- DIRECTIONS FOR THIS TASK -
An exact copy of every record below is needed, with all pictures removed.

[Data records]
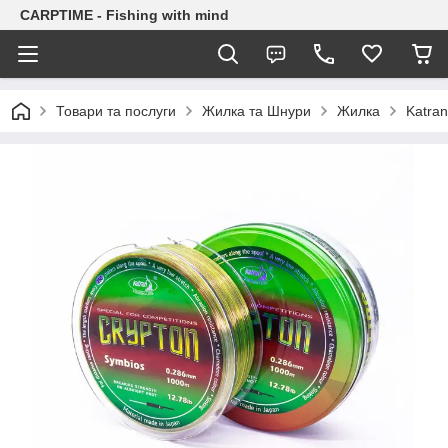
CARPTIME - Fishing with mind
Товари та послуги
Жилка та Шнури
Жилка
Katran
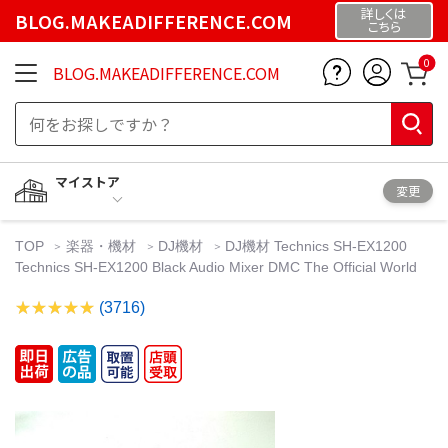
詳しくは
BLOG.MAKEADIFFERENCE.COM
こちら
0
BLOG.MAKEADIFFERENCE.COM
マイストア
変更
TOP
楽器・機材
DJ機材
DJ機材 Technics SH-EX1200
Technics SH-EX1200 Black Audio Mixer DMC The Official World
(3716)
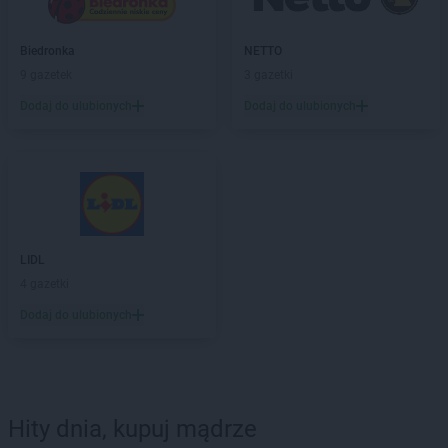
Biedronka
NETTO
9 gazetek
3 gazetki
Dodaj do ulubionych
Dodaj do ulubionych
LIDL
4 gazetki
Dodaj do ulubionych
Hity dnia, kupuj mądrze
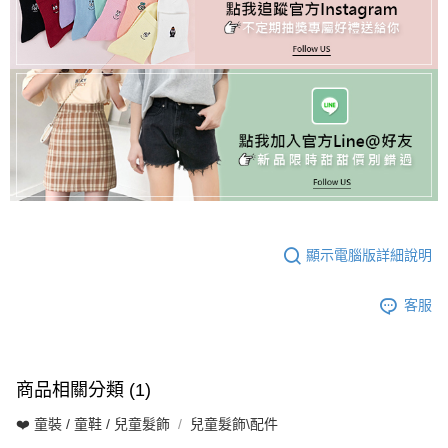
顯示電腦版詳細說明
客服
商品相關分類 (1)
❤️ 童裝 / 童鞋 / 兒童髮飾
兒童髮飾\配件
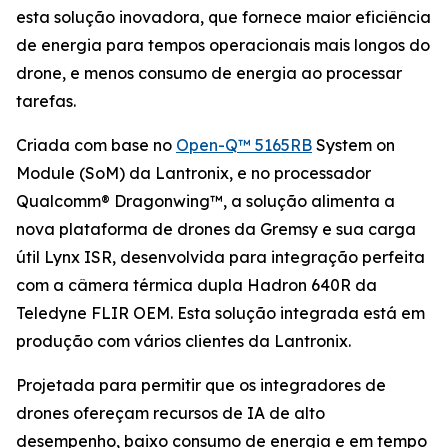
esta solução inovadora, que fornece maior eficiência
de energia para tempos operacionais mais longos do
drone, e menos consumo de energia ao processar
tarefas.
Criada com base no
Open-Q™ 5165RB
System on
Module (SoM) da Lantronix, e no processador
Qualcomm® Dragonwing™, a solução alimenta a
nova plataforma de drones da Gremsy e sua carga
útil Lynx ISR, desenvolvida para integração perfeita
com a câmera térmica dupla Hadron 640R da
Teledyne FLIR OEM. Esta solução integrada está em
produção com vários clientes da Lantronix.
Projetada para permitir que os integradores de
drones ofereçam recursos de IA de alto
desempenho, baixo consumo de energia e em tempo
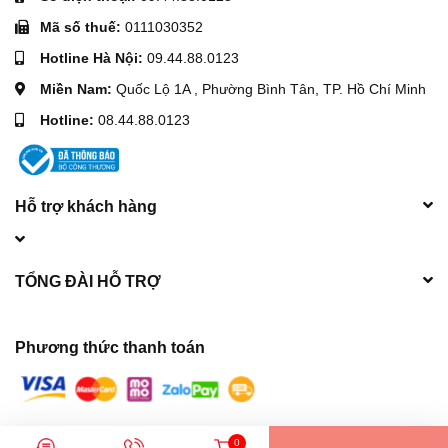
Mã số thuế:
0111030352
Hotline Hà Nội:
09.44.88.0123
Miền Nam:
Quốc Lộ 1A , Phường Bình Tân, TP. Hồ Chí Minh
Hotline:
08.44.88.0123
Hỗ trợ khách hàng
TỔNG ĐÀI HỖ TRỢ
Phương thức thanh toán
© Bản quyền thuộc về
Máy móc xây dựng Hòa Phát
| Cung cấp bởi
0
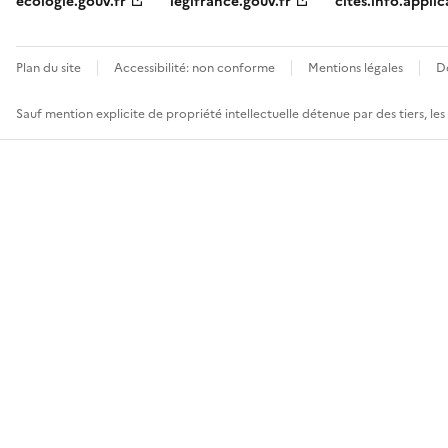
ecologie.gouv.fr
legifrance.gouv.fr
cites.info.applic
Plan du site
Accessibilité: non conforme
Mentions légales
D
Sauf mention explicite de propriété intellectuelle détenue par des tiers, le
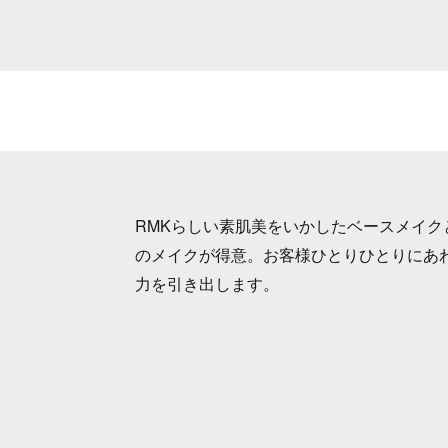
RMKらしい素肌美をいかしたベースメイ
のメイクが得意。お客様ひとりひとりにあ
力を引き出します。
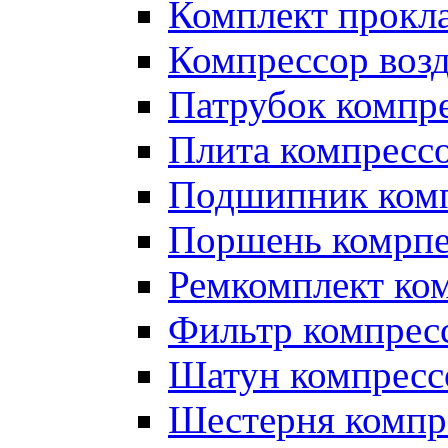
Комплект прокл
Компрессор во
Патрубок компр
Плита компресс
Подшипник ком
Поршень комрпе
Ремкомплект ко
Фильтр компрес
Шатун компресс
Шестерня компр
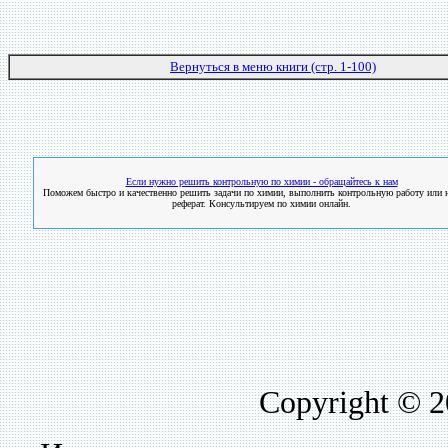
Вернуться в меню книги (стр. 1-100)
Если нужно решить контрольную по химии - обращайтесь к нам
Поможем быстро и качественно решить задачи по химии, выполнить контрольную работу или н
реферат. Консультируем по химии онлайн.
Copyright © 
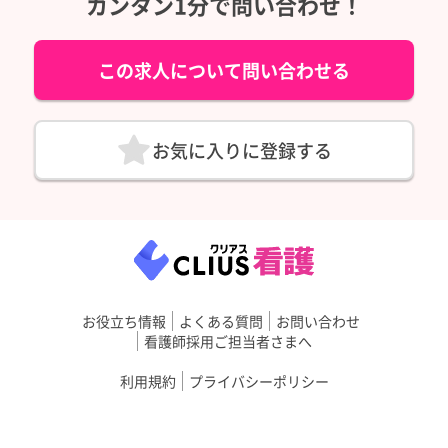
カンタン1分で問い合わせ！
この求人について問い合わせる
お気に入りに登録する
お役立ち情報
よくある質問
お問い合わせ
看護師採用ご担当者さまへ
利用規約
プライバシーポリシー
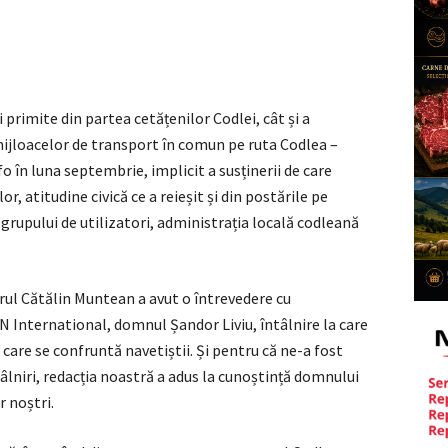
rimite din partea cetățenilor Codlei, cât și a
mijloacelor de transport în comun pe ruta Codlea –
 în luna septembrie, implicit a susținerii de care
r, atitudine civică ce a reieșit și din postările pe
 grupului de utilizatori, administrația locală codleană
rul Cătălin Muntean a avut o întrevedere cu
 International, domnul Șandor Liviu, întâlnire la care
are se confruntă navetiștii. Și pentru că ne-a fost
tâlniri, redacția noastră a adus la cunoștință domnului
r noștri.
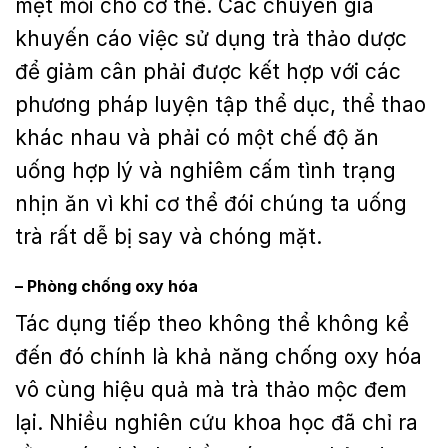
mệt mỏi cho cơ thể. Các chuyên gia
khuyến cáo việc sử dụng trà thảo dược
để giảm cân phải được kết hợp với các
phương pháp luyện tập thể dục, thể thao
khác nhau và phải có một chế độ ăn
uống hợp lý và nghiêm cấm tình trạng
nhịn ăn vì khi cơ thể đói chúng ta uống
trà rất dễ bị say và chóng mặt.
– Phòng chống oxy hóa
Tác dụng tiếp theo không thể không kể
đến đó chính là khả năng chống oxy hóa
vô cùng hiệu quả mà trà thảo mộc đem
lại. Nhiều nghiên cứu khoa học đã chỉ ra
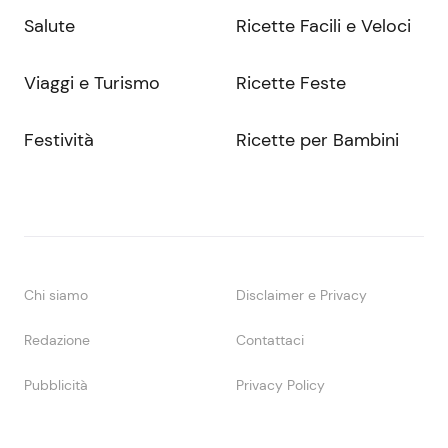
Salute
Ricette Facili e Veloci
Viaggi e Turismo
Ricette Feste
Festività
Ricette per Bambini
Chi siamo
Disclaimer e Privacy
Redazione
Contattaci
Pubblicità
Privacy Policy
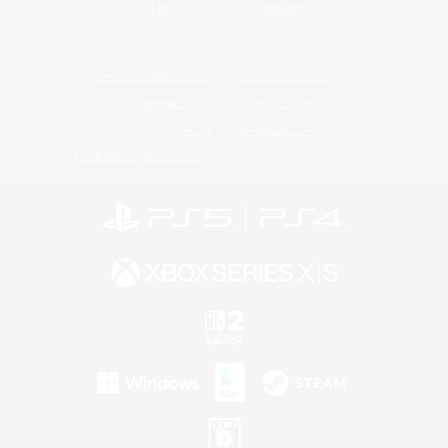
LINE
Bluesky
レーティング制度について
プライバシーポリシー
著作権について
サポートセンター
ライセンス
ルール＆ポリシー
利用者情報の外部送信について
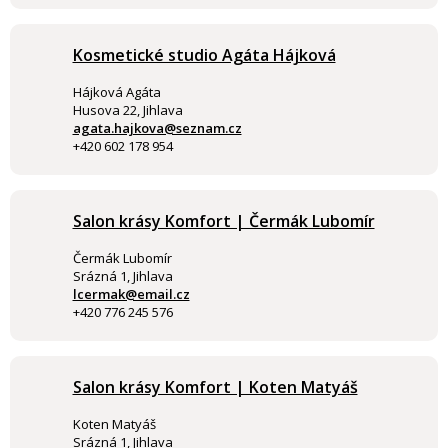
Kosmetické studio Agáta Hájková
Hájková Agáta
Husova 22, Jihlava
agata.hajkova@seznam.cz
+420 602 178 954
Salon krásy Komfort | Čermák Lubomír
Čermák Lubomír
Srázná 1, Jihlava
lcermak@email.cz
+420 776 245 576
Salon krásy Komfort | Koten Matyáš
Koten Matyáš
Srázná 1, Jihlava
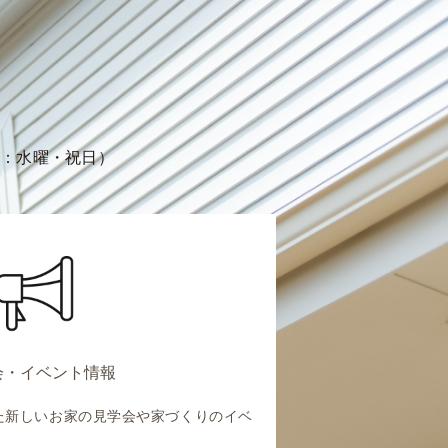
定休日：水曜・祝日）
会・イベント情報
た新しいお家の見学会や家づくりのイベ
。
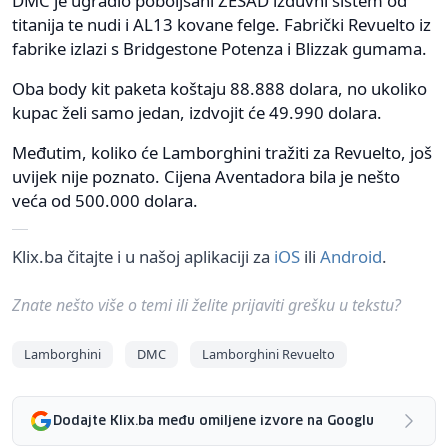
DMC je ugradio poboljšani ZESAD izduvni sistem od
titanija te nudi i AL13 kovane felge. Fabrički Revuelto iz
fabrike izlazi s Bridgestone Potenza i Blizzak gumama.
Oba body kit paketa koštaju 88.888 dolara, no ukoliko
kupac želi samo jedan, izdvojit će 49.990 dolara.
Međutim, koliko će Lamborghini tražiti za Revuelto, još
uvijek nije poznato. Cijena Aventadora bila je nešto
veća od 500.000 dolara.
Klix.ba čitajte i u našoj aplikaciji za
iOS
ili
Android
.
Znate nešto više o temi ili želite prijaviti grešku u tekstu?
Lamborghini
DMC
Lamborghini Revuelto
Dodajte Klix.ba među omiljene izvore na Googlu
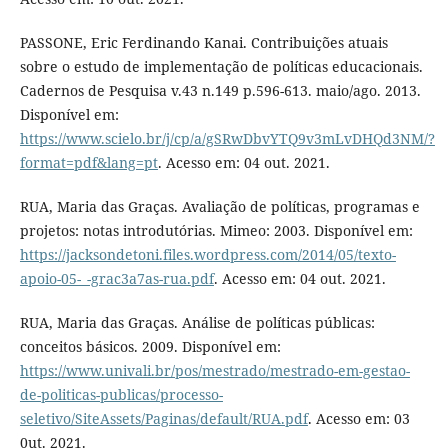
PASSONE, Eric Ferdinando Kanai. Contribuições atuais
sobre o estudo de implementação de políticas educacionais.
Cadernos de Pesquisa v.43 n.149 p.596-613. maio/ago. 2013.
Disponível em:
https://www.scielo.br/j/cp/a/gSRwDbvYTQ9v3mLvDHQd3NM/?
format=pdf&lang=pt
. Acesso em: 04 out. 2021.
RUA, Maria das Graças. Avaliação de políticas, programas e
projetos: notas introdutórias. Mimeo: 2003. Disponível em:
https://jacksondetoni.files.wordpress.com/2014/05/texto-
apoio-05-_-grac3a7as-rua.pdf
. Acesso em: 04 out. 2021.
RUA, Maria das Graças. Análise de políticas públicas:
conceitos básicos. 2009. Disponível em:
https://www.univali.br/pos/mestrado/mestrado-em-gestao-
de-politicas-publicas/processo-
seletivo/SiteAssets/Paginas/default/RUA.pdf
. Acesso em: 03
0ut. 2021.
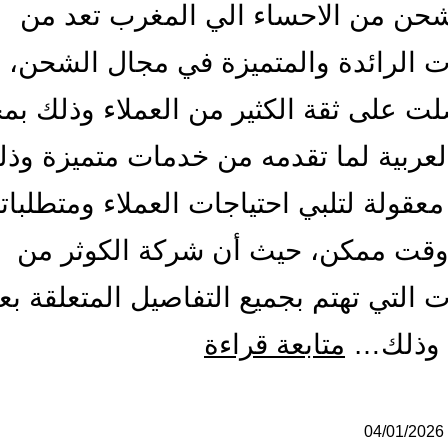
حن من الاحساء الي المغرب تعد من
 الرائدة والمتميزة في مجال الشحن، 
لت على ثقة الكثير من العملاء وذلك بم
لعربية لما تقدمه من خدمات متميزة وذل
معقولة لتلبي احتياجات العملاء ومتطلبات
وقت ممكن، حيث أن شركة الكوثر من
 التي تهتم بجميع التفاصيل المتعلقة بع
شركة
 وذلك…
متابعة قراءة
شحن
من
04/01/2026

- EXERCISE RESULT -
CARPTIME - Fishing with mind
Товари та послуги
Жилка та Шнури
Жилка
Katran
詳しくは
BLOG.MAKEADIFFERENCE.COM
こちら
0
BLOG.MAKEADIFFERENCE.COM
マイストア
変更
TOP
楽器・機材
DJ機材
DJ機材 Technics SH-EX1200
Technics SH-EX1200 Black Audio Mixer DMC The Official World
(3716)
Biedronka
NETTO
9 gazetek
3 gazetki
Dodaj do ulubionych
Dodaj do ulubionych
LIDL
4 gazetki
Dodaj do ulubionych
Hity dnia, kupuj mądrze
顯示電腦版詳細說明
客服
商品相關分類 (1)
❤️ 童裝 / 童鞋 / 兒童髮飾
兒童髮飾\配件
esta solução inovadora, que fornece maior eficiência
de energia para tempos operacionais mais longos do
drone, e menos consumo de energia ao processar
tarefas.
Criada com base no
Open-Q™ 5165RB
System on
Module (SoM) da Lantronix, e no processador
Qualcomm® Dragonwing™, a solução alimenta a
nova plataforma de drones da Gremsy e sua carga
útil Lynx ISR, desenvolvida para integração perfeita
com a câmera térmica dupla Hadron 640R da
Teledyne FLIR OEM. Esta solução integrada está em
produção com vários clientes da Lantronix.
Projetada para permitir que os integradores de
drones ofereçam recursos de IA de alto
desempenho, baixo consumo de energia e em tempo
Mã số thuế:
0111030352
Hotline Hà Nội:
09.44.88.0123
Miền Nam:
Quốc Lộ 1A , Phường Bình Tân, TP. Hồ Chí Minh
Hotline:
08.44.88.0123
Hỗ trợ khách hàng
TỔNG ĐÀI HỖ TRỢ
Phương thức thanh toán
© Bản quyền thuộc về
Máy móc xây dựng Hòa Phát
| Cung cấp bởi
0
ecologie.gouv.fr
legifrance.gouv.fr
cites.info.applic
Plan du site
Accessibilité: non conforme
Mentions légales
D
Sauf mention explicite de propriété intellectuelle détenue par des tiers, le
RMKらしい素肌美をいかしたベースメイ
のメイクが得意。お客様ひとりひとりにあ
力を引き出します。
Комплект прокл
Компрессор во
Патрубок компр
Плита компресс
Подшипник ком
Поршень комрпе
Ремкомплект ко
Фильтр компрес
Шатун компресс
Шестерня компр
Вернуться в меню книги (стр. 1-100)
Если нужно решить контрольную по химии - обращайтесь к нам
Поможем быстро и качественно решить задачи по химии, выполнить контрольную работу или н
реферат. Консультируем по химии онлайн.
Copyright © 
カンタン1分で問い合わせ！
この求人について問い合わせる
お気に入りに登録する
お役立ち情報
よくある質問
お問い合わせ
看護師採用ご担当者さまへ
利用規約
プライバシーポリシー
rimite din partea cetățenilor Codlei, cât și a
mijloacelor de transport în comun pe ruta Codlea –
 în luna septembrie, implicit a susținerii de care
r, atitudine civică ce a reieșit și din postările pe
 grupului de utilizatori, administrația locală codleană
rul Cătălin Muntean a avut o întrevedere cu
 International, domnul Șandor Liviu, întâlnire la care
are se confruntă navetiștii. Și pentru că ne-a fost
tâlniri, redacția noastră a adus la cunoștință domnului
r noștri.
mệt mỏi cho cơ thể. Các chuyên gia
khuyến cáo việc sử dụng trà thảo dược
để giảm cân phải được kết hợp với các
phương pháp luyện tập thể dục, thể thao
khác nhau và phải có một chế độ ăn
uống hợp lý và nghiêm cấm tình trạng
nhịn ăn vì khi cơ thể đói chúng ta uống
trà rất dễ bị say và chóng mặt.
– Phòng chống oxy hóa
Tác dụng tiếp theo không thể không kể
đến đó chính là khả năng chống oxy hóa
vô cùng hiệu quả mà trà thảo mộc đem
lại. Nhiều nghiên cứu khoa học đã chỉ ra
Salute
Ricette Facili e Veloci
Viaggi e Turismo
Ricette Feste
Festività
Ricette per Bambini
Chi siamo
Disclaimer e Privacy
Redazione
Contattaci
Pubblicità
Privacy Policy
LINE
Bluesky
レーティング制度について
プライバシーポリシー
著作権について
サポートセンター
ライセンス
ルール＆ポリシー
利用者情報の外部送信について
Kosmetické studio Agáta Hájková
Hájková Agáta
Husova 22, Jihlava
agata.hajkova@seznam.cz
+420 602 178 954
Salon krásy Komfort | Čermák Lubomír
Čermák Lubomír
Srázná 1, Jihlava
lcermak@email.cz
+420 776 245 576
Salon krásy Komfort | Koten Matyáš
Koten Matyáš
Srázná 1, Jihlava
定休日：水曜・祝日）
会・イベント情報
た新しいお家の見学会や家づくりのイベ
。
DMC je ugradio poboljšani ZESAD izduvni sistem od
titanija te nudi i AL13 kovane felge. Fabrički Revuelto iz
fabrike izlazi s Bridgestone Potenza i Blizzak gumama.
Oba body kit paketa koštaju 88.888 dolara, no ukoliko
kupac želi samo jedan, izdvojit će 49.990 dolara.
Međutim, koliko će Lamborghini tražiti za Revuelto, još
uvijek nije poznato. Cijena Aventadora bila je nešto
veća od 500.000 dolara.
Klix.ba čitajte i u našoj aplikaciji za
iOS
ili
Android
.
Znate nešto više o temi ili želite prijaviti grešku u tekstu?
Lamborghini
DMC
Lamborghini Revuelto
Dodajte Klix.ba među omiljene izvore na Googlu
PASSONE, Eric Ferdinando Kanai. Contribuições atuais
sobre o estudo de implementação de políticas educacionais.
Cadernos de Pesquisa v.43 n.149 p.596-613. maio/ago. 2013.
Disponível em:
https://www.scielo.br/j/cp/a/gSRwDbvYTQ9v3mLvDHQd3NM/?
format=pdf&lang=pt
. Acesso em: 04 out. 2021.
RUA, Maria das Graças. Avaliação de políticas, programas e
projetos: notas introdutórias. Mimeo: 2003. Disponível em:
https://jacksondetoni.files.wordpress.com/2014/05/texto-
apoio-05-_-grac3a7as-rua.pdf
. Acesso em: 04 out. 2021.
RUA, Maria das Graças. Análise de políticas públicas:
conceitos básicos. 2009. Disponível em:
https://www.univali.br/pos/mestrado/mestrado-em-gestao-
de-politicas-publicas/processo-
seletivo/SiteAssets/Paginas/default/RUA.pdf
. Acesso em: 03
0ut. 2021.
حن من الاحساء الي المغرب تعد من
 الرائدة والمتميزة في مجال الشحن، 
لت على ثقة الكثير من العملاء وذلك بم
لعربية لما تقدمه من خدمات متميزة وذل
معقولة لتلبي احتياجات العملاء ومتطلبات
وقت ممكن، حيث أن شركة الكوثر من
 التي تهتم بجميع التفاصيل المتعلقة بع
شركة
 وذلك…
متابعة قراءة
شحن
من
04/01/2026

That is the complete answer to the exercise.